I/O Under Linux

I really didn’t intend to do a post focusing on I/O, an absurdly boring topic to most people, but I’ve recently stumbled across a few related tools that Linux users might find interesting.

  • ionice is standard on newish CentOS, at least. I ran into a situation where I have to back up an active NFS server. This sounds like it could spell disaster, with nfsd needing fast access and rsync wanting to touch hundreds of gigs of data as fast as it can. The nice command is meant to limit number-crunching, not disk-spinning. But never fear: ionice is here! Slapping ionice -c2 -n7 in front of my mammoth rsync seems to have done the trick: NFS stayed peppy for the duration of the transfer.
  • Something that I forget often: if you’re copying files around for the first time, or it’s been so long that the files are wholly different, use straight scp or something similar, not rsync.

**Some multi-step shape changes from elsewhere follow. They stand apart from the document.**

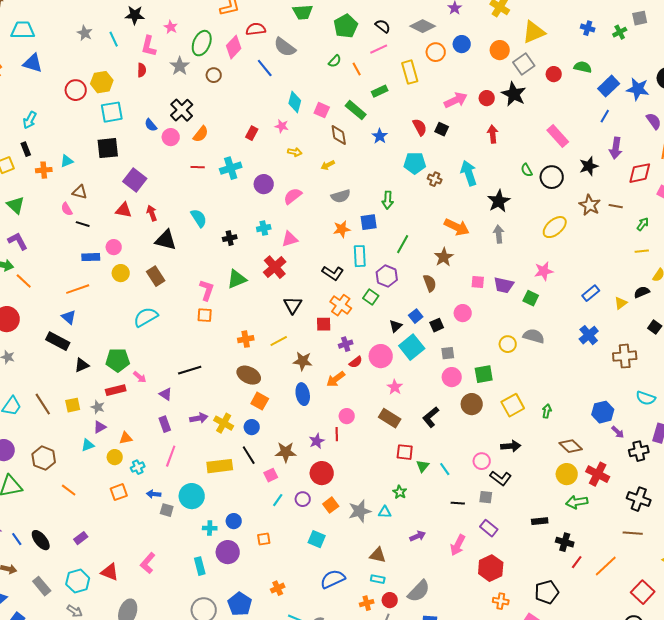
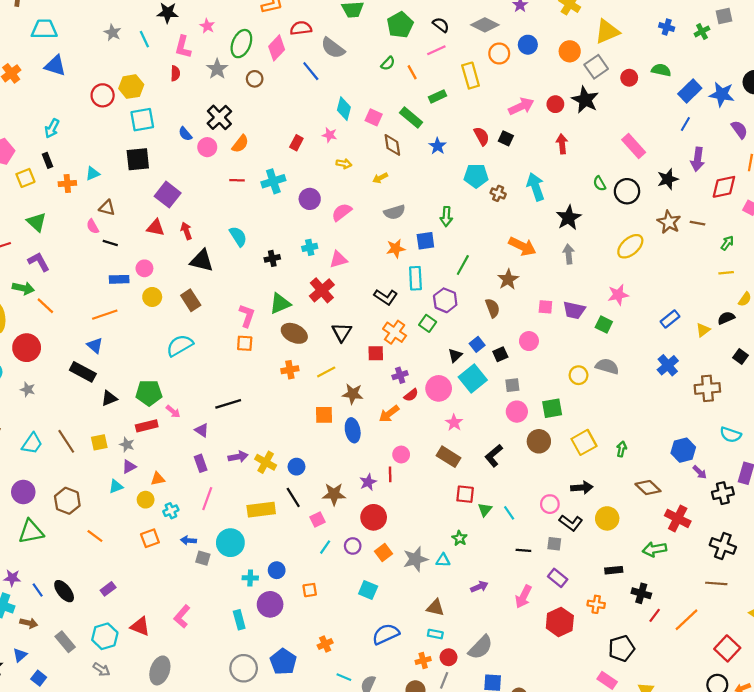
brown ellipse: (249, 375) -> (294, 333), moved
orange square: (260, 401) -> (324, 415), moved, turned -30
yellow circle: (567, 474) -> (607, 518), moved
orange cross: (501, 601) -> (596, 604), moved

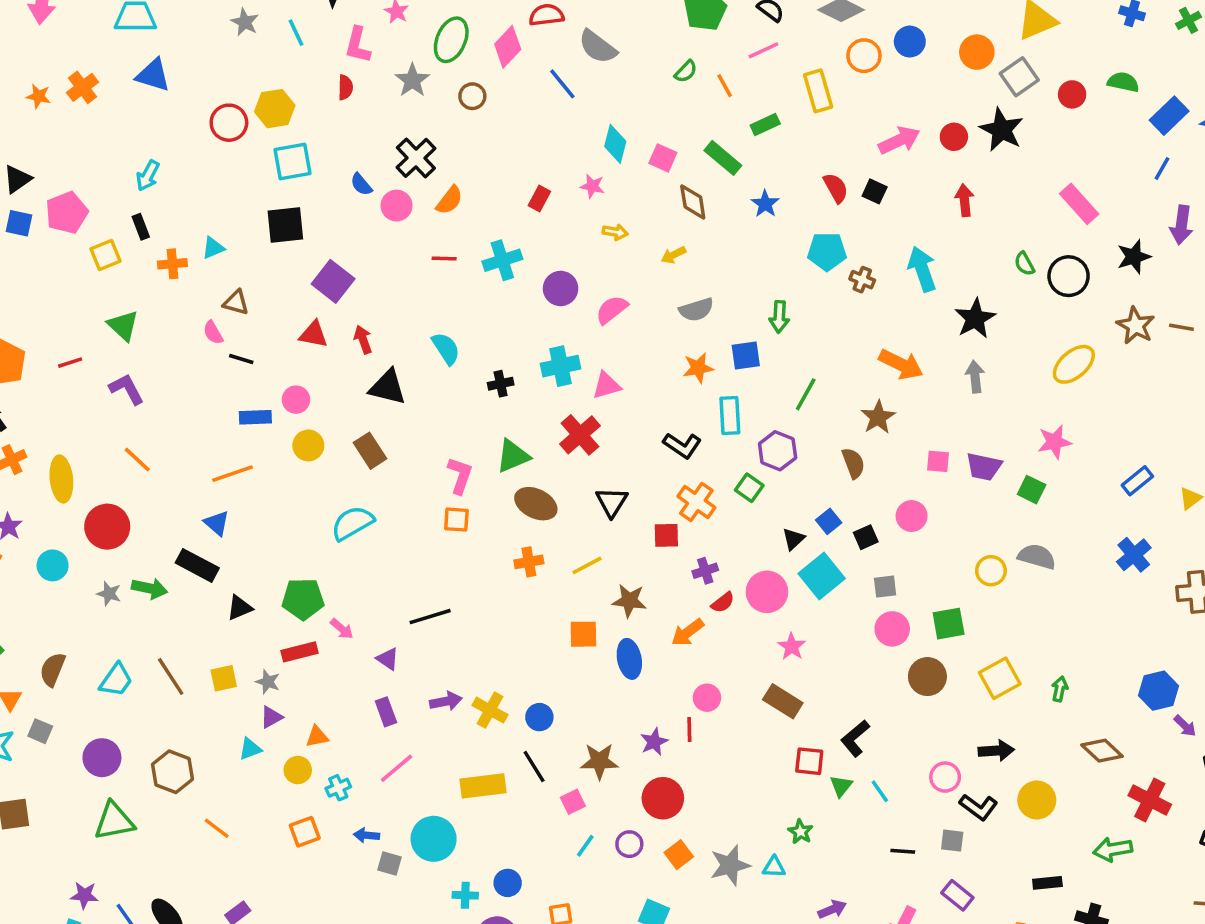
cyan cross: (310, 247) -> (561, 366), size x1.5
green arrow: (23, 288) -> (150, 588), moved
black L-shape: (494, 456) -> (855, 738), moved
pink line: (207, 499) -> (397, 768), turned 30

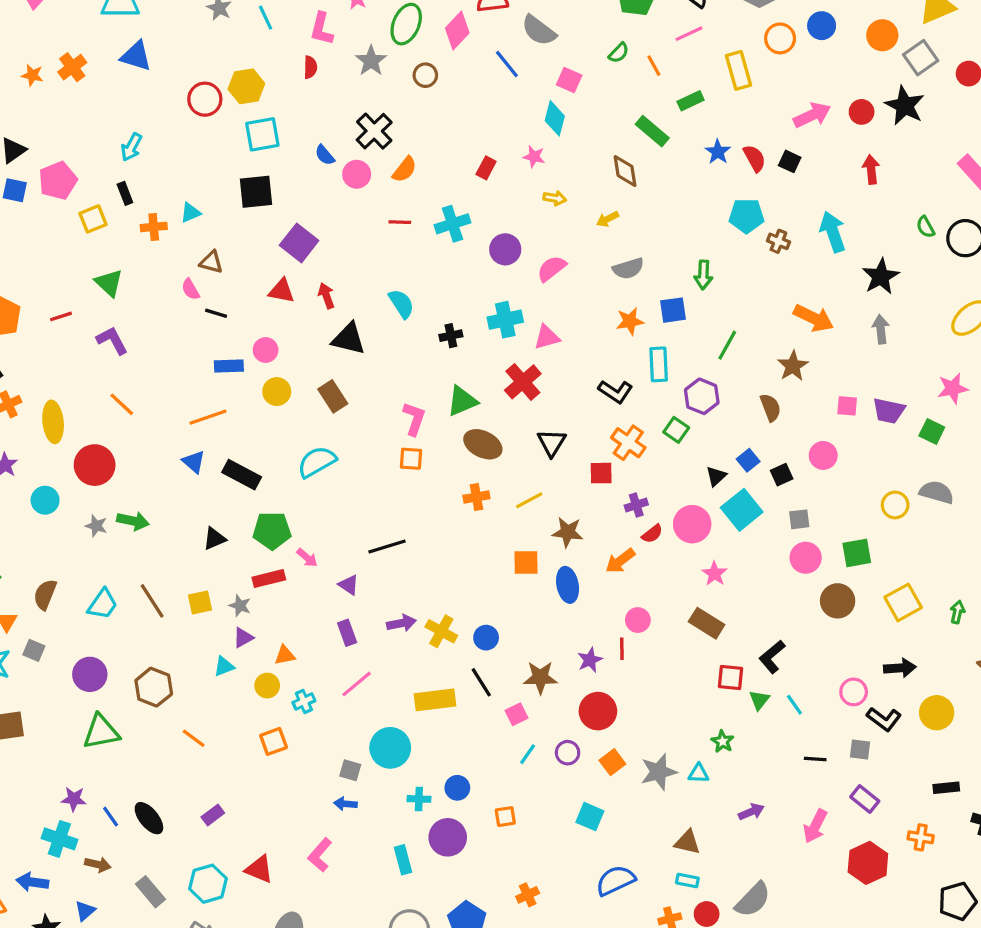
pink square: (663, 158) -> (569, 80), moved
blue star: (765, 204) -> (718, 152), moved
black rectangle: (197, 565) -> (242, 475), moved
blue arrow: (367, 835) -> (345, 804), moved

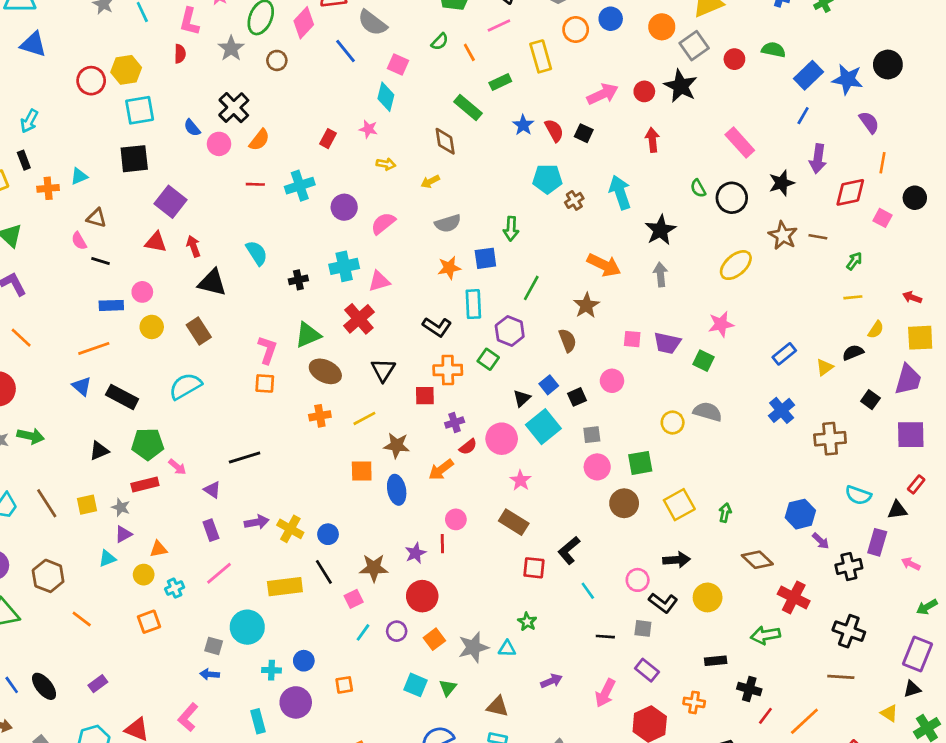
brown cross: (778, 241) -> (574, 200), turned 36
orange cross: (628, 443) -> (448, 370), turned -36
green triangle: (759, 700) -> (448, 688), moved

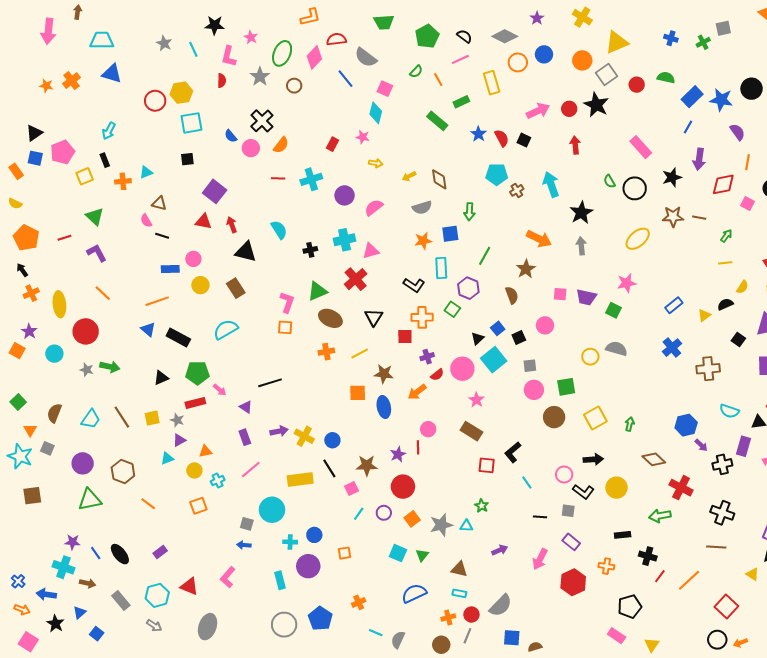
brown diamond: (445, 141) -> (439, 179), moved
black square: (134, 159) -> (187, 159), size x0.6
brown star: (783, 235) -> (673, 217), turned -30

I don’t have the numbers to back it up, but rsync is good at copying over only what’s changed, but it’s a waste of time if the source and destination files are completely different.
  • dstat is a colorful replacement* for iostat. (* because it’s not necessarily a replacement, so much as a tool folding iostat, vmstat, and some others into one.) You can read the man page for dstat to find out plenty, but just typing dstat and letting it run is a good enough starting point. Network and interrupt stats, too!
  • Some of this interest comes from perusing the slideshows on the Percona Conference site. Also worth checking out are their presentation slides in general.